Their interest resides in the fact that they allow to directly search the antioxidant activity of this extract or pure compounds in vivo to correlate the results observed in the two cases.
Calendula suffruticosa ssp. suffruticosa Vahl, Medicinal and Aromatic plant, spontaneous and widespread in the Mediterranean region and in the north-east of Algeria.
Sixty-four compounds are identified by GC/MS analysis of the ethanolic extract , six are predominant : α-linoleic acid (24.20%), linoleic acid (23.58%), Stigmasterol (8.53%), 2-Metyl-Z-4-tetradecene (6.62%) And α-Bisabolol (1.70%).

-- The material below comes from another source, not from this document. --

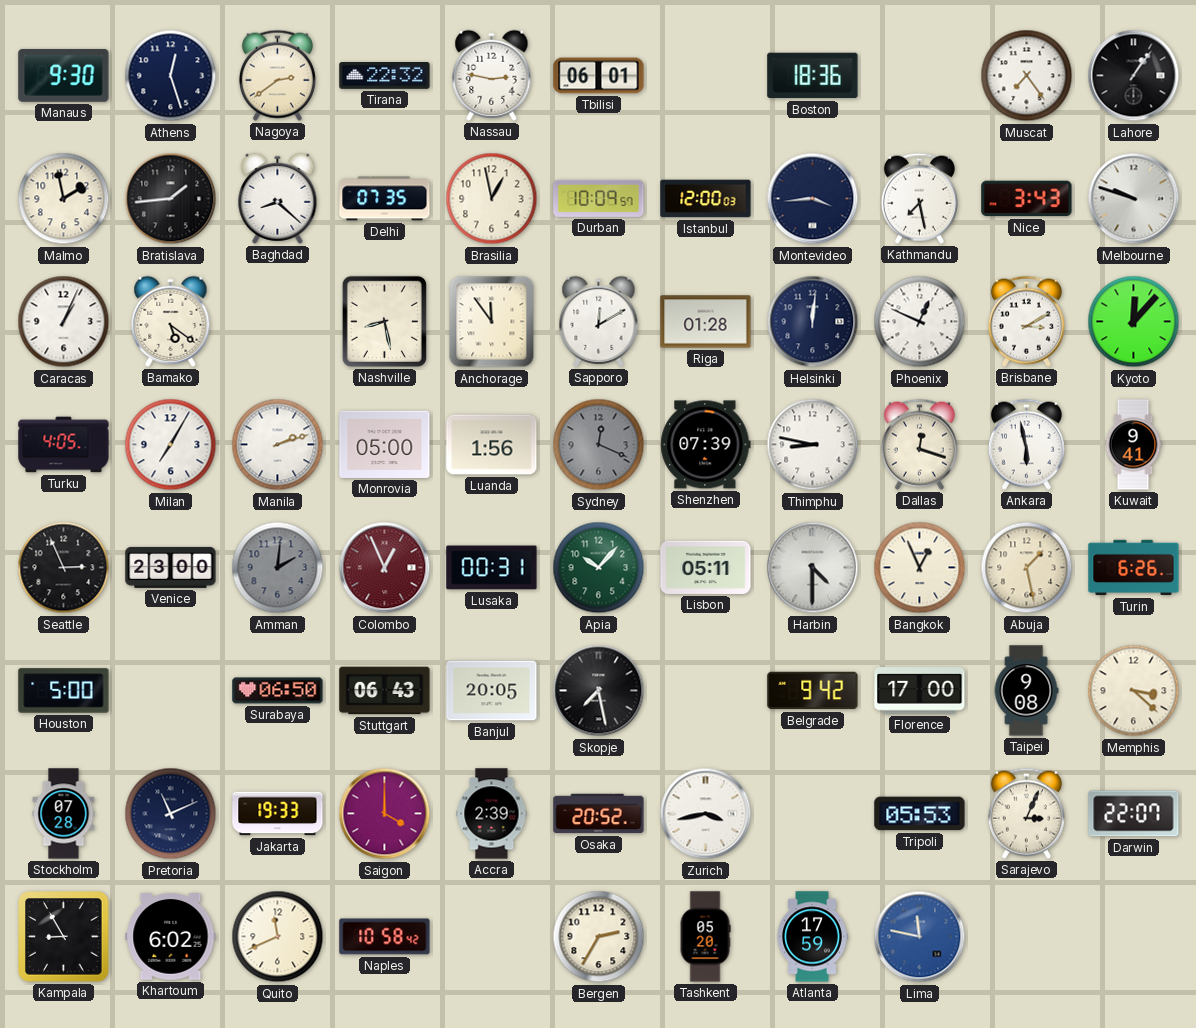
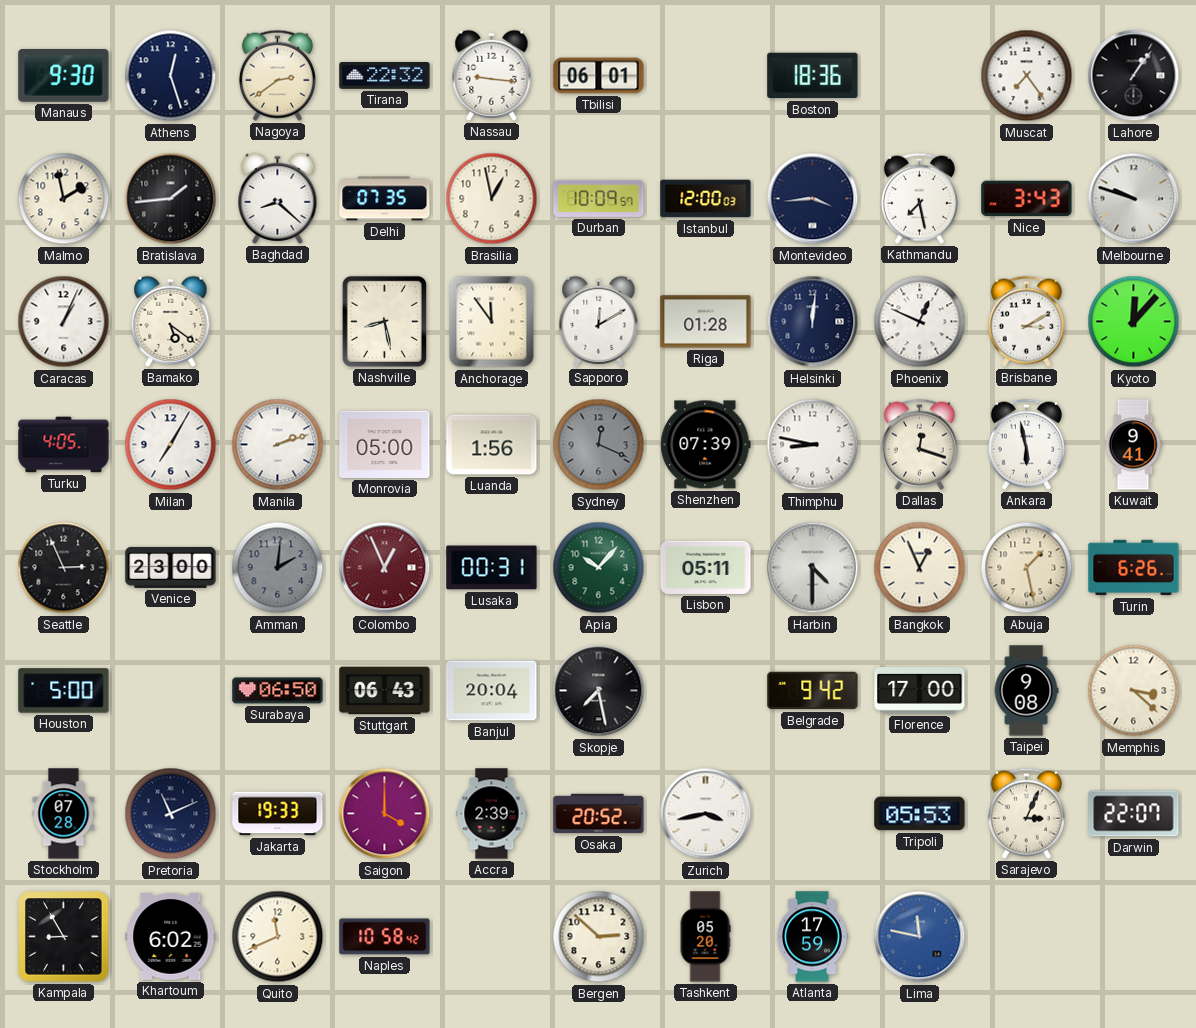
Nassau: 2:47 -> 9:16
Banjul: 20:05 -> 20:04
Bergen: 2:35 -> 2:52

The free radical scavenging by DPPH method indicated that the ethanolic extract of C. suffruticosa showed a very high antioxydant activity with an IC50 = 0.017 ± 1.00 mg / ml.
This extract also showed an ability to reduce very high iron with a maximum optical density of 1.157 at a concentration of 0.5 mg / ml and an antioxidant activity compared to the β-carotene / linoleic acid test of order of 75 ± 1.02%.